# PROMPT:
Leave out the images and output the records word for word.

*** Opening EXTRACTED INFORMATION ***

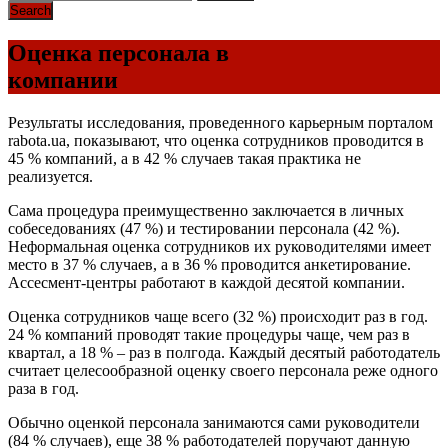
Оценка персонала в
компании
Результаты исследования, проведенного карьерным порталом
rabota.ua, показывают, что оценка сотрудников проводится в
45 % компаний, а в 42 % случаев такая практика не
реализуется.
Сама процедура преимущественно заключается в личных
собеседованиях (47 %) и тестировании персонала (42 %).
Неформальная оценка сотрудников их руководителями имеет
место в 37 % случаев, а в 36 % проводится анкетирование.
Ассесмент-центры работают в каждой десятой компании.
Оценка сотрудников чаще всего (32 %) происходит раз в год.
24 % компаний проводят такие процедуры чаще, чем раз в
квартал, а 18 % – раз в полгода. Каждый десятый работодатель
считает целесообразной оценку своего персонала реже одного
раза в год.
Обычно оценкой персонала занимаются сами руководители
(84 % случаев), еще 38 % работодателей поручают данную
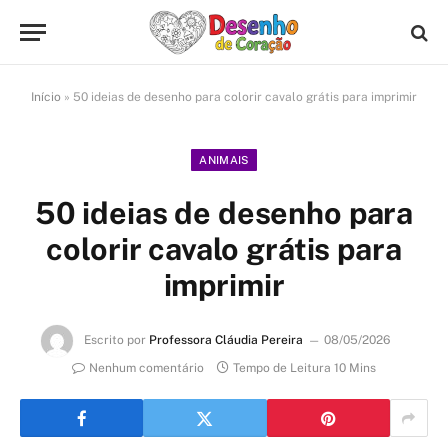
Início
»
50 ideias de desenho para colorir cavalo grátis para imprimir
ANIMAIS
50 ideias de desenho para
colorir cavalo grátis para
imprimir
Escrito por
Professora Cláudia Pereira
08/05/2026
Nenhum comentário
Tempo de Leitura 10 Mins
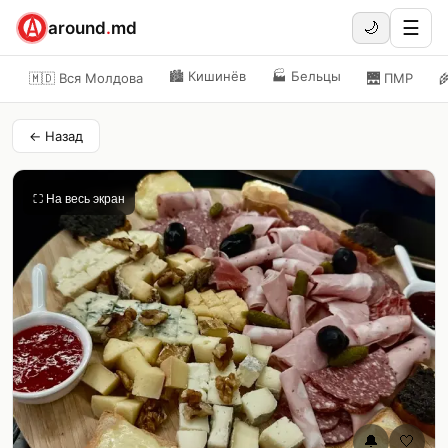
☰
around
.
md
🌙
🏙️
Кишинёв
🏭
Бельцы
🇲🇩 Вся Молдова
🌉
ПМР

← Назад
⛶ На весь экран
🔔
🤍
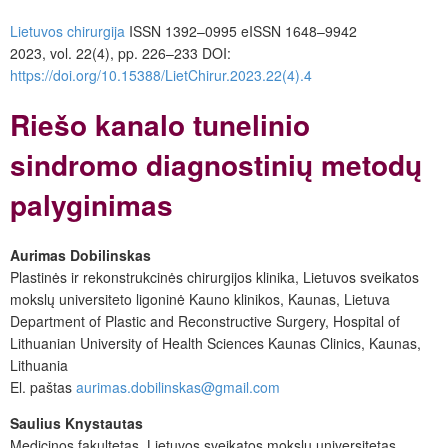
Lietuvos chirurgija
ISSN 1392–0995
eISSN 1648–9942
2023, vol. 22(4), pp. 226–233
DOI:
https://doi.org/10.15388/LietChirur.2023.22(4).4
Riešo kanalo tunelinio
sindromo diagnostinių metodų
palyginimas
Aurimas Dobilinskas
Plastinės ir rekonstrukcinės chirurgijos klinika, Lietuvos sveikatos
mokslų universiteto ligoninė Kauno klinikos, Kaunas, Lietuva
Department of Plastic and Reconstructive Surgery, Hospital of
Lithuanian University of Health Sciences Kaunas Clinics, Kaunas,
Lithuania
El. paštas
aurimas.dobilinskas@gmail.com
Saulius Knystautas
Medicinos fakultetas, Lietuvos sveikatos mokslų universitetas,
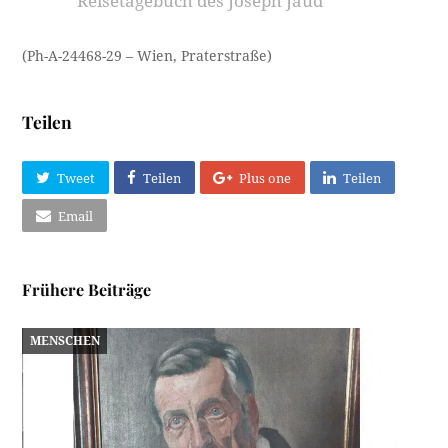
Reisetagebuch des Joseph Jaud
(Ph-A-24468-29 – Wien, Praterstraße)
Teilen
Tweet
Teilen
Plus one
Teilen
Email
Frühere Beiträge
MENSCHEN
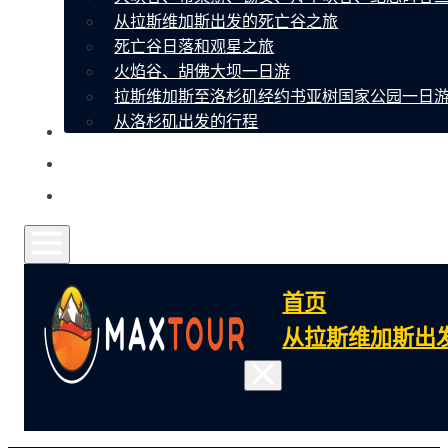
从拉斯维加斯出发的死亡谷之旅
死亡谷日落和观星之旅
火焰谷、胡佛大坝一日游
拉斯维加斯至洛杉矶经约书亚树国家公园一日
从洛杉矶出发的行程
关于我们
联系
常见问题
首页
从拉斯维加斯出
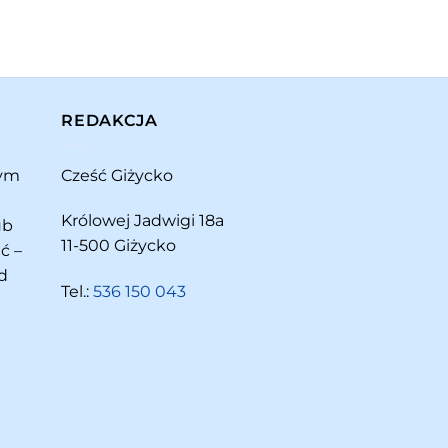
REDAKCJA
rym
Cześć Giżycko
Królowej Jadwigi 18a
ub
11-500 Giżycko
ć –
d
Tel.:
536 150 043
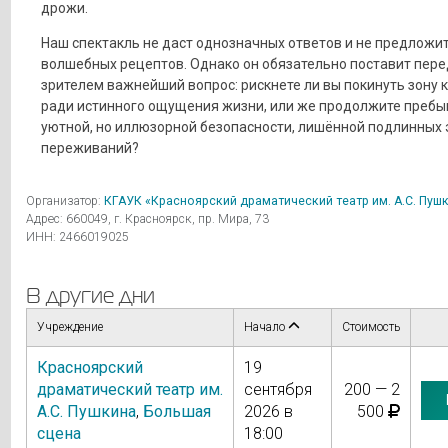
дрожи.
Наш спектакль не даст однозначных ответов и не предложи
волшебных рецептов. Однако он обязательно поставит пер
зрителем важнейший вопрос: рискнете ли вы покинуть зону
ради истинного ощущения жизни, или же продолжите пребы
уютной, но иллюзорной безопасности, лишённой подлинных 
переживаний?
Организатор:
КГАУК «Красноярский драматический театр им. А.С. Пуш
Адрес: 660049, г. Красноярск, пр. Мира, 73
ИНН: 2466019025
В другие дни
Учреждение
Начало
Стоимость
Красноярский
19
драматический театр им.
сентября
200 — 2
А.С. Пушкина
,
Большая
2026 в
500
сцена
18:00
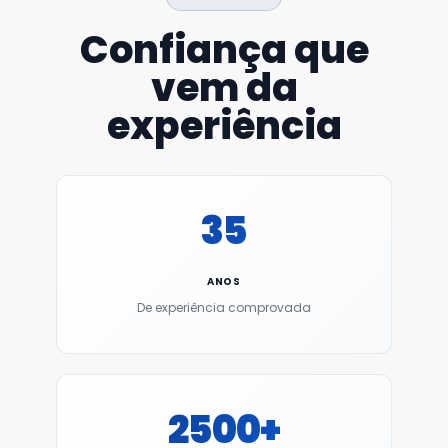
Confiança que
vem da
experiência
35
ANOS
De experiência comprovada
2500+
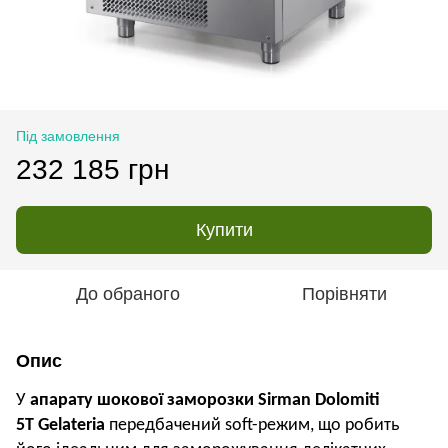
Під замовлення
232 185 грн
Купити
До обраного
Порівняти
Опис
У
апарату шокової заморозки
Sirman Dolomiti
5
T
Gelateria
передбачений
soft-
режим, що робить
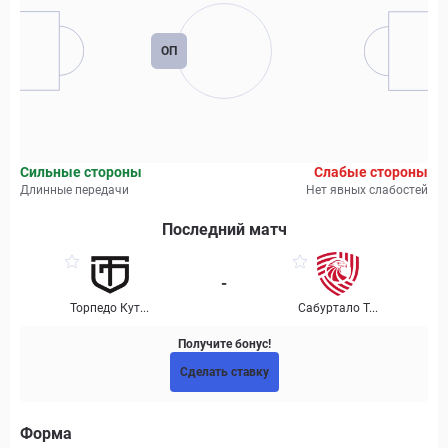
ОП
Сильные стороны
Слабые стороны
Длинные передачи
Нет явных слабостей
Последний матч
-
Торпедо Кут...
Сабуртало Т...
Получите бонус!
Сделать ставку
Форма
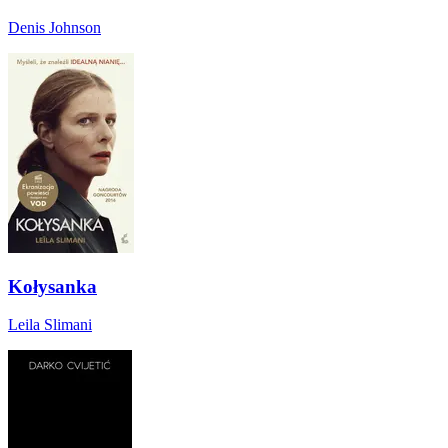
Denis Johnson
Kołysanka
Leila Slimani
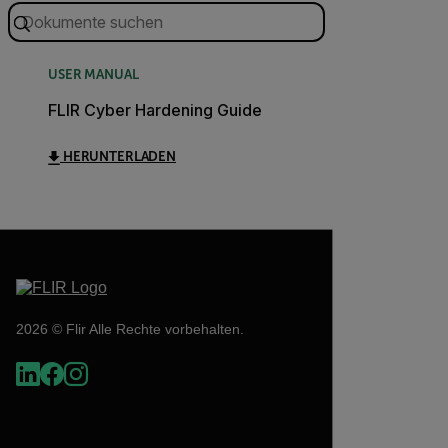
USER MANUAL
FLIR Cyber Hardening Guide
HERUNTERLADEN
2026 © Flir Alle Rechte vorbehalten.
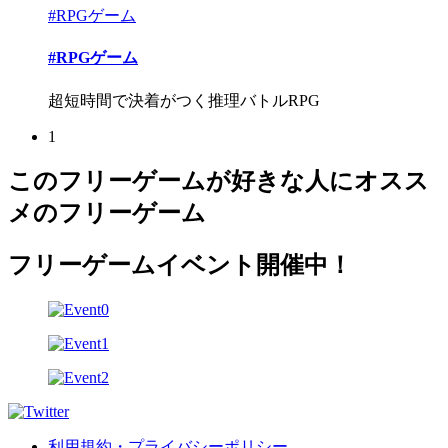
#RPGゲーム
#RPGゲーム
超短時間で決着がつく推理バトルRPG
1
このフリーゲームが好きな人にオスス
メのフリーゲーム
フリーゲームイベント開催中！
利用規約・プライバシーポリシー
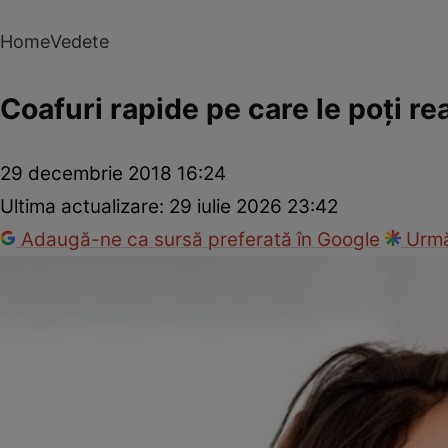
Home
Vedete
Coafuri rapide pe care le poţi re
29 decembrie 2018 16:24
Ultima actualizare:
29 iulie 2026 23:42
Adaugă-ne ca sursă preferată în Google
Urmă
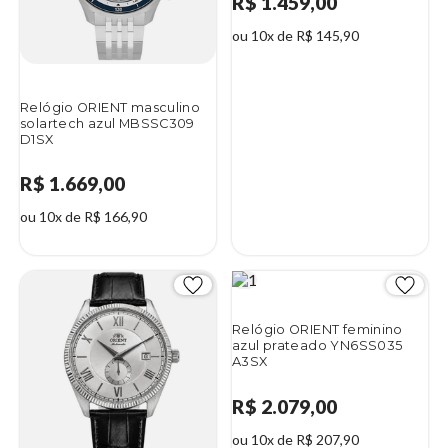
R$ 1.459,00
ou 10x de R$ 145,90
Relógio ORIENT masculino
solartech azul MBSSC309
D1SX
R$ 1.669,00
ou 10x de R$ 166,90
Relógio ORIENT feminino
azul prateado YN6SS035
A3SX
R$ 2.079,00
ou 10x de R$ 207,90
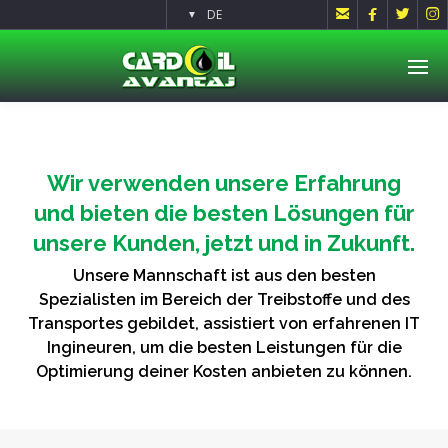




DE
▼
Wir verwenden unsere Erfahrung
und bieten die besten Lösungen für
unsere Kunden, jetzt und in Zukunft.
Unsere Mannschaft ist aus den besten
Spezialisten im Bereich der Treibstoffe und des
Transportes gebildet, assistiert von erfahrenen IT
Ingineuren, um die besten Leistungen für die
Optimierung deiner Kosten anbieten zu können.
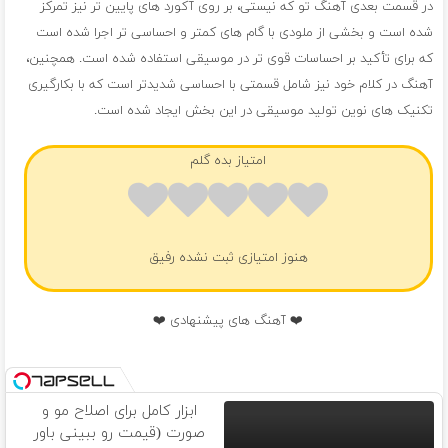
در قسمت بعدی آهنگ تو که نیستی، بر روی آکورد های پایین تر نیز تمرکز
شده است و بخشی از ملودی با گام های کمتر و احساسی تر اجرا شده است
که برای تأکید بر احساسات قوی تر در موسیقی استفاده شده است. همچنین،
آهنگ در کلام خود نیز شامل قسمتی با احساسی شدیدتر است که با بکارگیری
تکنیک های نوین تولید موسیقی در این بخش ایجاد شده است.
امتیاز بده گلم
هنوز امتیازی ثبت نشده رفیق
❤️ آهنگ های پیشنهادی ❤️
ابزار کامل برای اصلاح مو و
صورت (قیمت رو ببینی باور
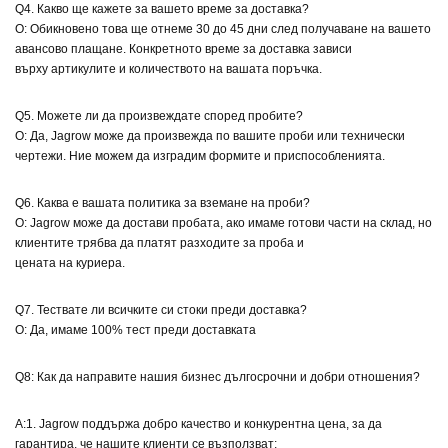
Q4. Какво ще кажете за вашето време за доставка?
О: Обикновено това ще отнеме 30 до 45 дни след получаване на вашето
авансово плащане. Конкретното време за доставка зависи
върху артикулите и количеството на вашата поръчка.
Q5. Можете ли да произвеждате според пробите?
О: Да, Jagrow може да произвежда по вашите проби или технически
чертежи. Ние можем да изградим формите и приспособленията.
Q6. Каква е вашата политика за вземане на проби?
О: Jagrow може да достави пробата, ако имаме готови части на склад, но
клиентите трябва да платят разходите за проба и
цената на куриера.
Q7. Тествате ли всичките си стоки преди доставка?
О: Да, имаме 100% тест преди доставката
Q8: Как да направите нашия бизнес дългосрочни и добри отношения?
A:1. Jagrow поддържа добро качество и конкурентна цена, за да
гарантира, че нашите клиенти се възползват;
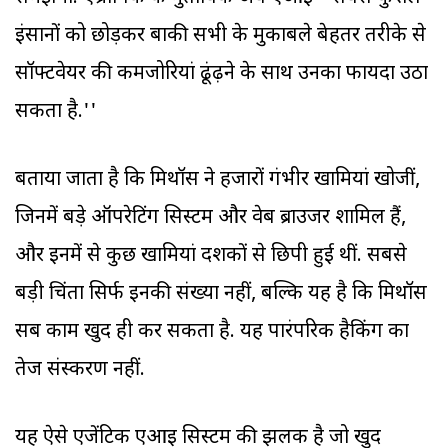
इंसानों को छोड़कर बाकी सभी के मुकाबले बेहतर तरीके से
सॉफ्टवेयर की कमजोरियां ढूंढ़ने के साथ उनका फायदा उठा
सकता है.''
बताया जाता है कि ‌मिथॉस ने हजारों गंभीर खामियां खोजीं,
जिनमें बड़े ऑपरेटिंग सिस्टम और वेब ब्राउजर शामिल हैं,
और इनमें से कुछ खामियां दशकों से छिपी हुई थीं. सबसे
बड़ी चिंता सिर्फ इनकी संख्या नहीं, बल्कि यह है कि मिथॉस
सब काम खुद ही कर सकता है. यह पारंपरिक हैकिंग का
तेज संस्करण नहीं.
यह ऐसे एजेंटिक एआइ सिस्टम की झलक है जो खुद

*** Closing EXTRACTED INFORMATION ***

# PROBLEM SOLUTION:
Оценка персонала в
компании
Результаты исследования, проведенного карьерным порталом
rabota.ua, показывают, что оценка сотрудников проводится в
45 % компаний, а в 42 % случаев такая практика не
реализуется.
Сама процедура преимущественно заключается в личных
собеседованиях (47 %) и тестировании персонала (42 %).
Неформальная оценка сотрудников их руководителями имеет
место в 37 % случаев, а в 36 % проводится анкетирование.
Ассесмент-центры работают в каждой десятой компании.
Оценка сотрудников чаще всего (32 %) происходит раз в год.
24 % компаний проводят такие процедуры чаще, чем раз в
квартал, а 18 % – раз в полгода. Каждый десятый работодатель
считает целесообразной оценку своего персонала реже одного
раза в год.
Обычно оценкой персонала занимаются сами руководители
(84 % случаев), еще 38 % работодателей поручают данную
Início
»
50 ideias de desenho para colorir cavalo grátis para imprimir
ANIMAIS
50 ideias de desenho para
colorir cavalo grátis para
imprimir
Escrito por
Professora Cláudia Pereira
08/05/2026
Nenhum comentário
Tempo de Leitura 10 Mins
☰
around
.
md
🌙
🏙️
Кишинёв
🏭
Бельцы
🇲🇩 Вся Молдова
🌉
ПМР

← Назад
⛶ На весь экран
🔔
🤍
Lietuvos chirurgija
ISSN 1392–0995
eISSN 1648–9942
2023, vol. 22(4), pp. 226–233
DOI:
https://doi.org/10.15388/LietChirur.2023.22(4).4
Riešo kanalo tunelinio
sindromo diagnostinių metodų
palyginimas
Aurimas Dobilinskas
Plastinės ir rekonstrukcinės chirurgijos klinika, Lietuvos sveikatos
mokslų universiteto ligoninė Kauno klinikos, Kaunas, Lietuva
Department of Plastic and Reconstructive Surgery, Hospital of
Lithuanian University of Health Sciences Kaunas Clinics, Kaunas,
Lithuania
El. paštas
aurimas.dobilinskas@gmail.com
Saulius Knystautas
Medicinos fakultetas, Lietuvos sveikatos mokslų universitetas,
Reisetagebuch des Joseph Jaud
(Ph-A-24468-29 – Wien, Praterstraße)
Teilen
Tweet
Teilen
Plus one
Teilen
Email
Frühere Beiträge
MENSCHEN
从拉斯维加斯出发的死亡谷之旅
死亡谷日落和观星之旅
火焰谷、胡佛大坝一日游
拉斯维加斯至洛杉矶经约书亚树国家公园一日
从洛杉矶出发的行程
关于我们
联系
常见问题
首页
从拉斯维加斯出
REDAKCJA
rym
Cześć Giżycko
Królowej Jadwigi 18a
ub
11-500 Giżycko
ć –
d
Tel.:
536 150 043
дрожи.
Наш спектакль не даст однозначных ответов и не предложи
волшебных рецептов. Однако он обязательно поставит пер
зрителем важнейший вопрос: рискнете ли вы покинуть зону
ради истинного ощущения жизни, или же продолжите пребы
уютной, но иллюзорной безопасности, лишённой подлинных 
переживаний?
Организатор:
КГАУК «Красноярский драматический театр им. А.С. Пуш
Адрес: 660049, г. Красноярск, пр. Мира, 73
ИНН: 2466019025
В другие дни
Учреждение
Начало
Стоимость
Красноярский
19
драматический театр им.
сентября
200 — 2
А.С. Пушкина
,
Большая
2026 в
500
сцена
18:00
Confiança que
vem da
experiência
35
ANOS
De experiência comprovada
2500+
Під замовлення
232 185 грн
Купити
До обраного
Порівняти
Опис
У
апарату шокової заморозки
Sirman Dolomiti
5
T
Gelateria
передбачений
soft-
режим, що робить
ОП
Сильные стороны
Слабые стороны
Длинные передачи
Нет явных слабостей
Последний матч
-
Торпедо Кут...
Сабуртало Т...
Получите бонус!
Сделать ставку
Форма
Denis Johnson
Kołysanka
Leila Slimani
USER MANUAL
FLIR Cyber Hardening Guide
HERUNTERLADEN
2026 © Flir Alle Rechte vorbehalten.
#RPGゲーム
#RPGゲーム
超短時間で決着がつく推理バトルRPG
1
このフリーゲームが好きな人にオスス
メのフリーゲーム
フリーゲームイベント開催中！
利用規約・プライバシーポリシー
Home
Vedete
Coafuri rapide pe care le poţi re
29 decembrie 2018 16:24
Ultima actualizare:
29 iulie 2026 23:42
Adaugă-ne ca sursă preferată în Google
Urmă
R$ 1.459,00
ou 10x de R$ 145,90
Relógio ORIENT masculino
solartech azul MBSSC309
D1SX
R$ 1.669,00
ou 10x de R$ 166,90
Relógio ORIENT feminino
azul prateado YN6SS035
A3SX
R$ 2.079,00
ou 10x de R$ 207,90




DE
▼
Wir verwenden unsere Erfahrung
und bieten die besten Lösungen für
unsere Kunden, jetzt und in Zukunft.
Unsere Mannschaft ist aus den besten
Spezialisten im Bereich der Treibstoffe und des
Transportes gebildet, assistiert von erfahrenen IT
Ingineuren, um die besten Leistungen für die
Optimierung deiner Kosten anbieten zu können.
در قسمت بعدی آهنگ تو که نیستی، بر روی آکورد های پایین تر نیز تمرکز
شده است و بخشی از ملودی با گام های کمتر و احساسی تر اجرا شده است
که برای تأکید بر احساسات قوی تر در موسیقی استفاده شده است. همچنین،
آهنگ در کلام خود نیز شامل قسمتی با احساسی شدیدتر است که با بکارگیری
تکنیک های نوین تولید موسیقی در این بخش ایجاد شده است.
امتیاز بده گلم
هنوز امتیازی ثبت نشده رفیق
❤️ آهنگ های پیشنهادی ❤️
ابزار کامل برای اصلاح مو و
صورت (قیمت رو ببینی باور
Q4. Какво ще кажете за вашето време за доставка?
О: Обикновено това ще отнеме 30 до 45 дни след получаване на вашето
авансово плащане. Конкретното време за доставка зависи
върху артикулите и количеството на вашата поръчка.
Q5. Можете ли да произвеждате според пробите?
О: Да, Jagrow може да произвежда по вашите проби или технически
чертежи. Ние можем да изградим формите и приспособленията.
Q6. Каква е вашата политика за вземане на проби?
О: Jagrow може да достави пробата, ако имаме готови части на склад, но
клиентите трябва да платят разходите за проба и
цената на куриера.
Q7. Тествате ли всичките си стоки преди доставка?
О: Да, имаме 100% тест преди доставката
Q8: Как да направите нашия бизнес дългосрочни и добри отношения?
A:1. Jagrow поддържа добро качество и конкурентна цена, за да
гарантира, че нашите клиенти се възползват;
इंसानों को छोड़कर बाकी सभी के मुकाबले बेहतर तरीके से
सॉफ्टवेयर की कमजोरियां ढूंढ़ने के साथ उनका फायदा उठा
सकता है.''
बताया जाता है कि ‌मिथॉस ने हजारों गंभीर खामियां खोजीं,
जिनमें बड़े ऑपरेटिंग सिस्टम और वेब ब्राउजर शामिल हैं,
और इनमें से कुछ खामियां दशकों से छिपी हुई थीं. सबसे
बड़ी चिंता सिर्फ इनकी संख्या नहीं, बल्कि यह है कि मिथॉस
सब काम खुद ही कर सकता है. यह पारंपरिक हैकिंग का
तेज संस्करण नहीं.
यह ऐसे एजेंटिक एआइ सिस्टम की झलक है जो खुद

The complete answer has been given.